A U.S. law enforcement official says the wife of the couple blamed in the deadly California shootings pledged allegiance to the Islamic State group and the terror group's leader on Facebook using an alias then deleted the messages before the attacks.
Specifics details about Tashfeen Malik's postings weren't disclosed Friday by the law enforcement official, who spoke on condition of anonymity because this person was not allowed to discuss an ongoing investigation.
The remarkable disclosure about Malik's online activities provided the first significant details suggesting a motive for her participation with her husband, Syed Farook, in the shootings that killed 14 people and injured 21.
Malik was a Pakistani woman who came to the U.S. in 2014 on a fiancee visa before Farook married her in California.
— From Associated Press writer Tami Abdollah in Washington, D.C.
The brother-in-law of one of the attackers in San Bernardino, California, says Syed Farook was a 'bad person,' but he wasn't radical.

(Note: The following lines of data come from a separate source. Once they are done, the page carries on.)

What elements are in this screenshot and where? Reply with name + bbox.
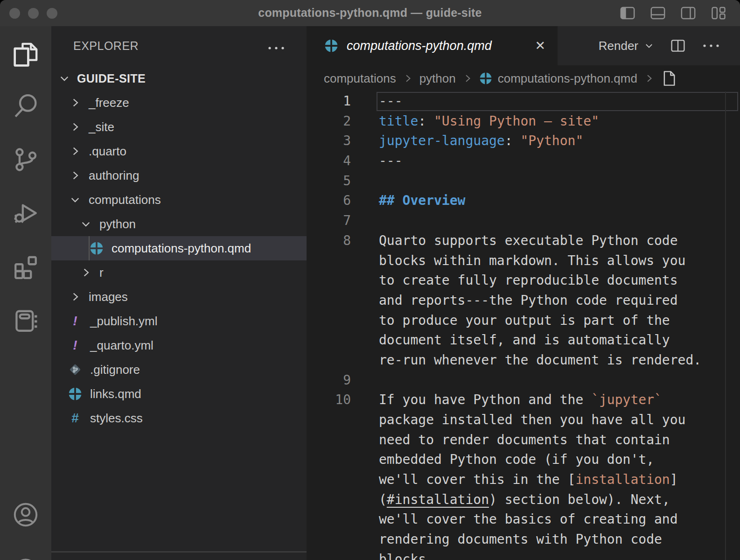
editor-more-actions-icon[interactable] xyxy=(702,42,720,49)
indent-guide xyxy=(89,236,90,260)
code-line[interactable]: 7 xyxy=(307,211,740,231)
split-editor-icon[interactable] xyxy=(670,38,686,54)
code-line[interactable]: 1--- xyxy=(307,91,740,112)
render-button[interactable]: Render xyxy=(599,39,654,53)
tree-item-computations[interactable]: computations xyxy=(51,188,307,212)
code-line-content: --- xyxy=(379,91,403,112)
tree-item-label: authoring xyxy=(89,168,139,183)
tree-item--quarto[interactable]: .quarto xyxy=(51,139,307,163)
quarto-file-icon xyxy=(90,241,104,255)
line-number: 5 xyxy=(307,171,351,191)
code-line[interactable]: 9 xyxy=(307,371,740,391)
code-line-content: document itself, and is automatically xyxy=(379,330,670,350)
excl-file-icon: ! xyxy=(68,314,82,329)
code-line[interactable]: to produce your output is part of the xyxy=(307,311,740,331)
editor-group: computations-python.qmd ✕ Render computa xyxy=(307,26,740,560)
quarto-file-icon xyxy=(324,39,338,53)
tree-item-label: links.qmd xyxy=(90,387,141,401)
line-number: 8 xyxy=(307,231,351,251)
tree-item-label: images xyxy=(89,290,128,304)
code-line[interactable]: 6## Overview xyxy=(307,191,740,211)
code-line-content: ## Overview xyxy=(379,191,465,211)
outline-label: OUTLINE xyxy=(72,558,122,560)
tree-item-styles-css[interactable]: #styles.css xyxy=(51,406,307,430)
sidebar-more-actions-icon[interactable] xyxy=(267,45,286,53)
render-label: Render xyxy=(599,39,638,53)
code-line[interactable]: 8Quarto supports executable Python code xyxy=(307,231,740,251)
layout-panel-icon[interactable] xyxy=(649,5,666,21)
code-line[interactable]: to create fully reproducible documents xyxy=(307,271,740,291)
extensions-icon[interactable] xyxy=(12,253,39,280)
code-line[interactable]: blocks within markdown. This allows you xyxy=(307,251,740,271)
code-line[interactable]: we'll cover the basics of creating and xyxy=(307,510,740,530)
file-tree: GUIDE-SITE_freeze_site.quartoauthoringco… xyxy=(51,66,307,430)
excl-file-icon: ! xyxy=(68,338,82,353)
layout-customize-icon[interactable] xyxy=(710,5,727,21)
code-line-content: (#installation) section below). Next, xyxy=(379,490,670,510)
layout-sidebar-left-icon[interactable] xyxy=(619,5,636,21)
tree-item-r[interactable]: r xyxy=(51,260,307,285)
tree-item-python[interactable]: python xyxy=(51,212,307,236)
chevron-right-icon xyxy=(68,97,82,109)
chevron-right-icon xyxy=(68,169,82,182)
explorer-icon[interactable] xyxy=(12,41,39,68)
code-editor[interactable]: 1---2title: "Using Python — site"3jupyte… xyxy=(307,91,740,560)
tab-computations-python[interactable]: computations-python.qmd ✕ xyxy=(307,26,558,65)
notebook-icon[interactable] xyxy=(12,307,39,334)
code-line-content: package installed then you have all you xyxy=(379,410,685,430)
tree-item-images[interactable]: images xyxy=(51,285,307,309)
chevron-right-icon xyxy=(68,145,82,157)
code-line-content: Quarto supports executable Python code xyxy=(379,231,678,251)
settings-gear-icon[interactable] xyxy=(12,556,39,560)
breadcrumb-separator-icon xyxy=(643,73,655,84)
tree-item-guide-site[interactable]: GUIDE-SITE xyxy=(51,66,307,91)
code-line[interactable]: and reports---the Python code required xyxy=(307,291,740,311)
code-line[interactable]: need to render documents that contain xyxy=(307,430,740,450)
layout-sidebar-right-icon[interactable] xyxy=(680,5,697,21)
explorer-sidebar: EXPLORER GUIDE-SITE_freeze_site.quartoau… xyxy=(51,26,307,560)
tab-close-icon[interactable]: ✕ xyxy=(535,40,545,52)
code-line[interactable]: we'll cover this in the [installation] xyxy=(307,470,740,490)
code-line[interactable]: package installed then you have all you xyxy=(307,410,740,430)
tree-item-authoring[interactable]: authoring xyxy=(51,163,307,188)
tree-item--quarto-yml[interactable]: !_quarto.yml xyxy=(51,333,307,357)
breadcrumb-item[interactable]: computations xyxy=(324,71,396,86)
file-icon xyxy=(661,69,677,88)
tree-item-label: .gitignore xyxy=(90,363,140,377)
tree-item-label: python xyxy=(99,217,136,231)
breadcrumb-item[interactable]: computations-python.qmd xyxy=(498,71,637,86)
code-line[interactable]: 2title: "Using Python — site" xyxy=(307,112,740,132)
code-line[interactable]: document itself, and is automatically xyxy=(307,330,740,350)
code-line[interactable]: 3jupyter-language: "Python" xyxy=(307,131,740,151)
quarto-file-icon xyxy=(68,387,82,401)
tree-item--gitignore[interactable]: .gitignore xyxy=(51,357,307,382)
tree-item-computations-python-qmd[interactable]: computations-python.qmd xyxy=(51,236,307,260)
search-icon[interactable] xyxy=(12,92,39,119)
tree-item-links-qmd[interactable]: links.qmd xyxy=(51,382,307,406)
breadcrumb-item[interactable]: python xyxy=(419,71,456,86)
outline-section[interactable]: OUTLINE xyxy=(51,553,307,560)
code-line[interactable]: rendering documents with Python code xyxy=(307,530,740,550)
chevron-right-icon xyxy=(68,291,82,303)
code-line-content: jupyter-language: "Python" xyxy=(379,131,583,151)
activity-bar xyxy=(0,26,51,560)
account-icon[interactable] xyxy=(12,501,39,528)
tree-item-label: GUIDE-SITE xyxy=(77,72,146,85)
code-line-content: to create fully reproducible documents xyxy=(379,271,678,291)
breadcrumb-separator-icon xyxy=(402,73,413,84)
chevron-right-icon xyxy=(68,121,82,133)
run-and-debug-icon[interactable] xyxy=(12,200,39,227)
code-line[interactable]: (#installation) section below). Next, xyxy=(307,490,740,510)
code-line[interactable]: 4--- xyxy=(307,151,740,171)
code-line[interactable]: blocks xyxy=(307,550,740,560)
tree-item--publish-yml[interactable]: !_publish.yml xyxy=(51,309,307,333)
code-line[interactable]: 10If you have Python and the `jupyter` xyxy=(307,390,740,410)
code-line-content: need to render documents that contain xyxy=(379,430,670,450)
code-line-content: and reports---the Python code required xyxy=(379,291,678,311)
code-line[interactable]: re-run whenever the document is rendered… xyxy=(307,350,740,371)
code-line[interactable]: embedded Python code (if you don't, xyxy=(307,450,740,470)
code-line[interactable]: 5 xyxy=(307,171,740,191)
source-control-icon[interactable] xyxy=(12,146,39,173)
tree-item--freeze[interactable]: _freeze xyxy=(51,91,307,115)
tree-item--site[interactable]: _site xyxy=(51,115,307,139)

Farhan Khan also told NBC News he is beginning the legal process to adopt Farook's 6-month-old daughter, who was dropped off with relatives Wednesday morning before the shooting that left 14 dead. Farook and his wife, Tashfeen Malik, were killed in a shootout with police following their deadly rampage.
In excerpts of the interview released Friday, Khan expressed disbelief that Farook would leave behind his infant girl and said he was angry with Farook for the attack.